Extracted data ->
BEGIN

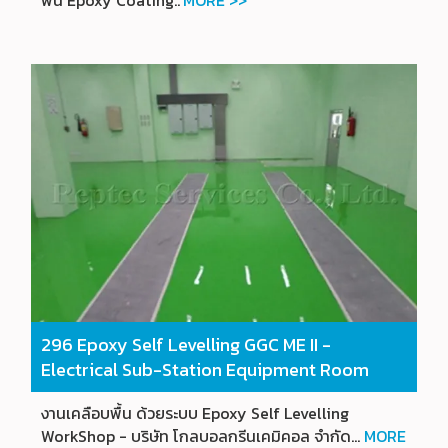
พื้น Epoxy Coating..
MORE >>
296
Epoxy Self Levelling GGC ME II -
Electrical Sub-Station Equipment Room
งานเคลือบพื้น ด้วยระบบ Epoxy Self Levelling
WorkShop - บริษัท โกลบอลกรีนเคมิคอล จำกัด...
MORE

END

The task ->
Give every line above again exactly, with no pictures.

Your solution ->
พื้น Epoxy Coating..
MORE >>
296
Epoxy Self Levelling GGC ME II -
Electrical Sub-Station Equipment Room
งานเคลือบพื้น ด้วยระบบ Epoxy Self Levelling
WorkShop - บริษัท โกลบอลกรีนเคมิคอล จำกัด...
MORE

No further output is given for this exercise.